• _Exercise prompt_:
Output exactly the lines that run from the start of the records to the line with "CEO Hanns-Christian Mahler", counting both ends, and skip the pictures.

--- Exercise material Enclosed Below ---

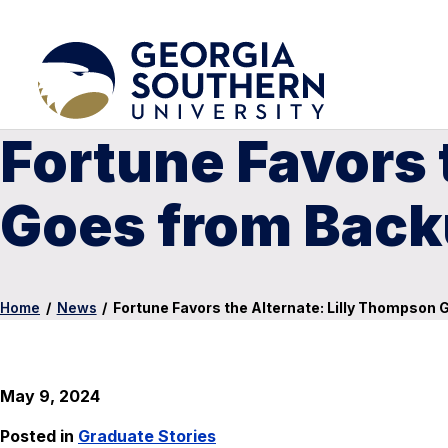
Fortune Favors 
Goes from Back
Home
/
News
/
Fortune Favors the Alternate: Lilly Thompson
May 9, 2024
Posted in
Graduate Stories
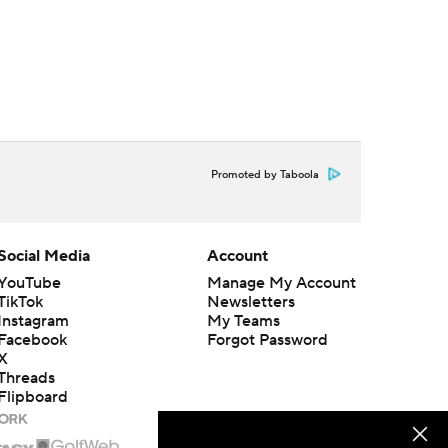
Promoted by Taboola
Social Media
Account
YouTube
Manage My Account
TikTok
Newsletters
Instagram
My Teams
Facebook
Forgot Password
X
Threads
Flipboard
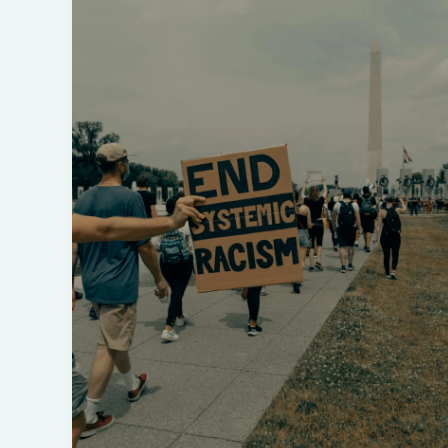
Howard
Griffin:
Understanding
‘Black
Like
Me’
and
Its
Impact
on
White
America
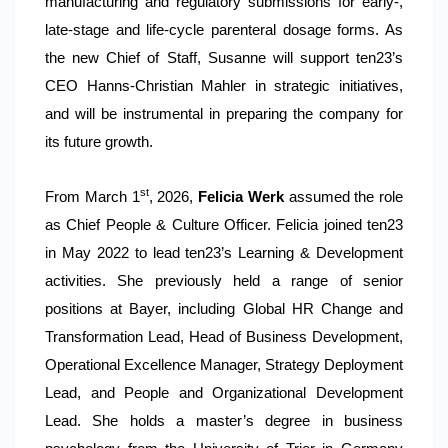
manufacturing and regulatory submissions for early-,
late-stage and life-cycle parenteral dosage forms. As
the new Chief of Staff, Susanne will support ten23’s
CEO Hanns-Christian Mahler in strategic initiatives,
and will be instrumental in preparing the company for
its future growth.
st
From March 1
, 2026,
Felicia Werk
assumed the role
as Chief People & Culture Officer. Felicia joined ten23
in May 2022 to lead ten23’s Learning & Development
activities. She previously held a range of senior
positions at Bayer, including Global HR Change and
Transformation Lead, Head of Business Development,
Operational Excellence Manager, Strategy Deployment
Lead, and People and Organizational Development
Lead. She holds a master’s degree in business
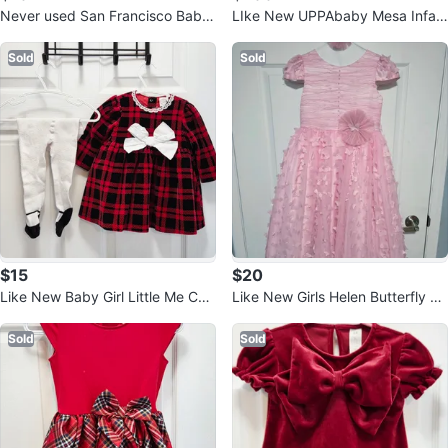
Never used San Francisco Baby
LIke New UPPAbaby Mesa Infan
Nursing Cover - Arrow Print
t Car Seat - Grey
Sold
Sold
$15
$20
Like New Baby Girl Little Me Chri
Like New Girls Helen Butterfly Dr
stmas Plaid Dress Outfit Set
ess - Pink size 8
Sold
Sold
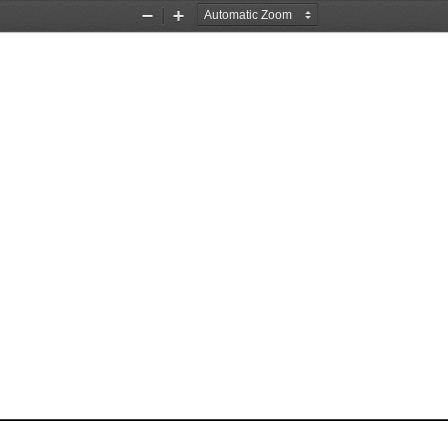
Zoom
Zoom
Out
In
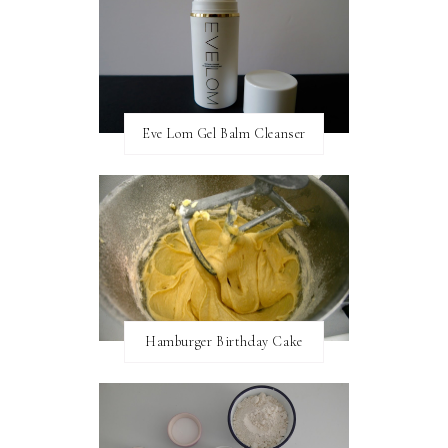
Eve Lom Gel Balm Cleanser
Hamburger Birthday Cake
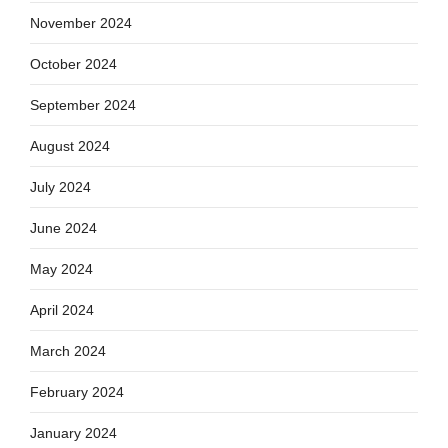
November 2024
October 2024
September 2024
August 2024
July 2024
June 2024
May 2024
April 2024
March 2024
February 2024
January 2024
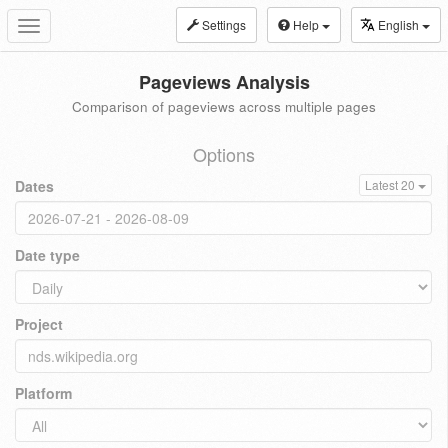
Settings
Help
English
Toggle
navigation
Pageviews Analysis
Comparison of pageviews across multiple pages
Options
Dates
Latest 20
Date type
Project
Platform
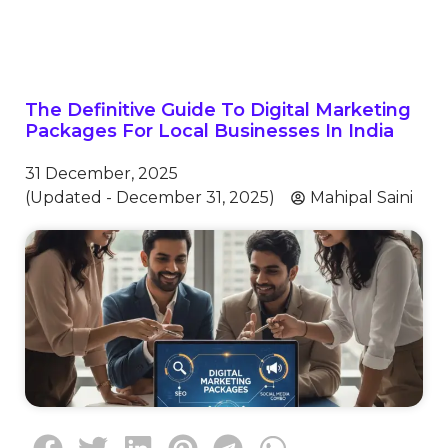
The Definitive Guide To Digital Marketing
Packages For Local Businesses In India
31 December, 2025
(Updated - December 31, 2025)
Mahipal Saini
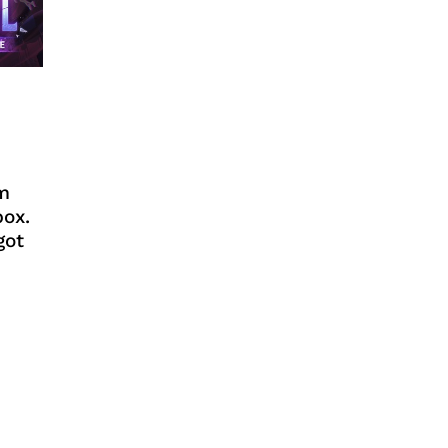
m
box.
got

--- End of Enclosed Exercise material ---

• _Answer section_:
Fortune Favors 
Goes from Back
Home
/
News
/
Fortune Favors the Alternate: Lilly Thompson
May 9, 2024
Posted in
Graduate Stories
Promoted by Taboola
Social Media
Account
YouTube
Manage My Account
TikTok
Newsletters
Instagram
My Teams
Facebook
Forgot Password
X
Threads
Flipboard
Howard
Griffin:
Understanding
‘Black
Like
Me’
and
Its
Impact
on
White
America
manufacturing and regulatory submissions for early-,
late-stage and life-cycle parenteral dosage forms. As
the new Chief of Staff, Susanne will support ten23’s
CEO Hanns-Christian Mahler in strategic initiatives,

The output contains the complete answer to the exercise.